O conflito final citado por Bauman é entendido por Skliar como acabar com a
especificidade do outro e torná-lo cúmplice de seu aniquilamento. “A inevitabilidade da mesmidade do outro, do outro como o mesmo. Sua inferioridade. O outro como um suspenso adiável. Seu mistério alienado pela tolerância. Reduzido pela tolerância. Apagado pela tolerância”. (op.cit.133).




6. 1 - Aliança católica-evangélica
Voltando a pergunta “Quem são os meus amigos”? iniciada na página 32 de “O
fato Cristão”. Ali, a resposta vai rapidamente “tolerar” o “outro” que nomeia o mesmo Deus de forma diferente: “Tantos povos e um só Deus. Tantos nomes, mas um só Deus.

Os hebreus o chamam Adonai; os mulçumanos, de Alá; os índios guaranis, de
Nhanderu; os afro-brasileiros de Olorum”, mas fica por aqui o “Diálogo de Esperança”, que dá título a esse capítulo do material analisado. Rapidamente o livro abandona esses “outros” e, ao falar da “Consciência de que somos todos irmãos”, vai dizer: “Os cristãos, católicos, protestantes e ortodoxos, anunciam ao mundo o amor de Cristo, o Filho de Deus. Nossa missão de trabalhar unidos por um mundo melhor, mais justo e fraterno, vai enfim construir a paz.” (pg.36). Fica evidente que a “consciência fraterna” deixa de fora os que nomeiam Deus de forma diferente e, da mesma forma que não insere esses “diferentes” no trabalho de construção de um mundo melhor.

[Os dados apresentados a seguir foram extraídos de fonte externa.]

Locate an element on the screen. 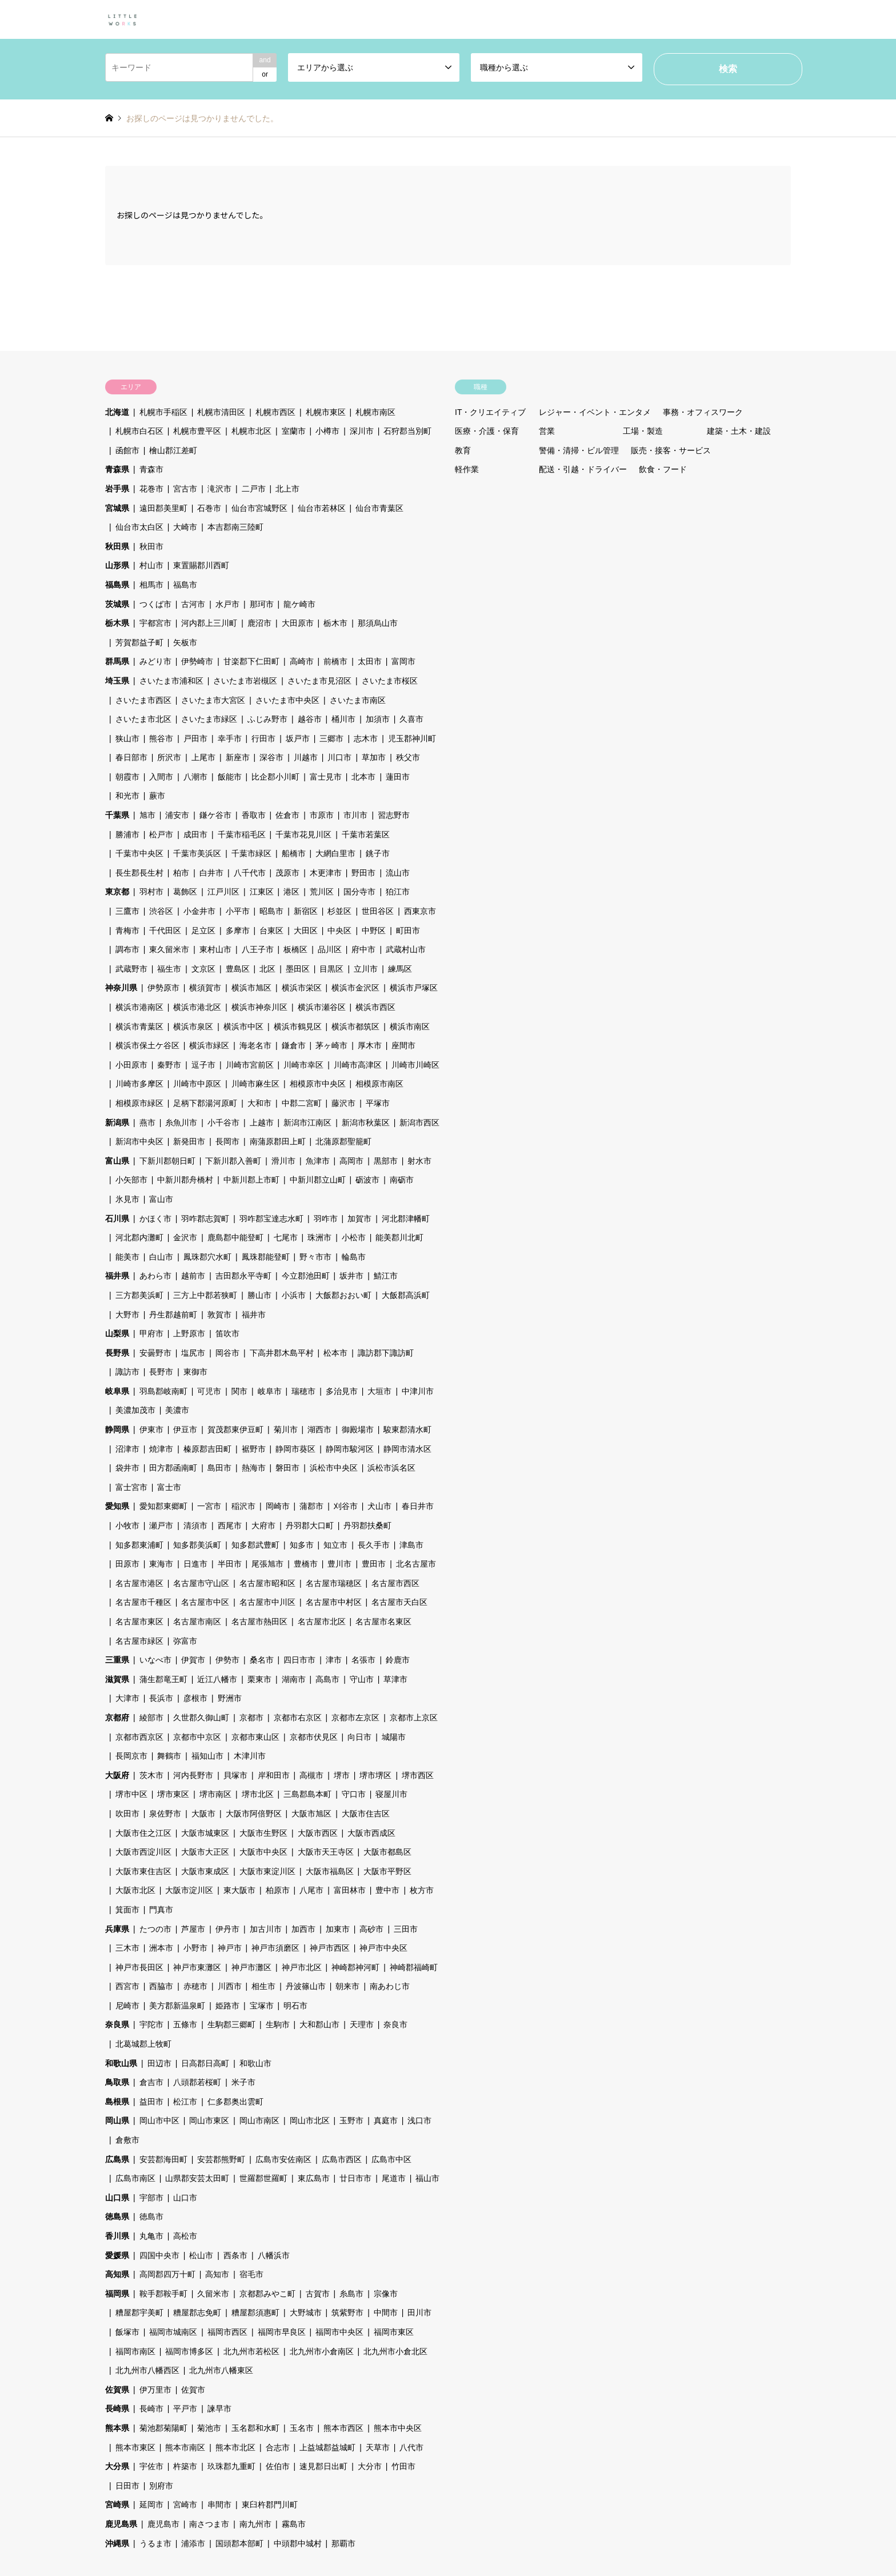 Image resolution: width=896 pixels, height=2576 pixels. 名古屋市名東区 is located at coordinates (383, 1621).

Podemos resumir assim: o material didático católico torna cúmplices os
“diferentes”, ao mencioná-los na página 32, tolerando que chamem Deus de forma diversa (desde que seja o mesmo Deus único), depois pode anulá-los na página 36 onde desaparecem e sequer são mencionados como irmãos, para, enfim, aniquilá-los na página 38 conclamando: “Todos os povos louvem o Senhor”. Como se “todos os povos”, tivessem o “mesmo Senhor”, ou “algum Senhor”.

Ressalto, ainda, que nas páginas 38 e 39 existe uma belíssima ilustração do
Cristo Redentor. Em seu braço direito foram desenhados cinco meninos de cores e raças diferentes representando, evidentemente, a pluralidade da sociedade brasileira. Presente, o negro serve para “simular” uma democracia racial, inexistente em nosso país. De novo: aqui só importa assegurar a “aparência politicamente correta”. Mesmo que o desenho seja de um menino negro, este está inserido em situações que desprezam que o candomblé, por exemplo, seja uma parte fundamental das culturas afro-descendentes. O desenho de um menino negro serve para reforçar a dominação branca.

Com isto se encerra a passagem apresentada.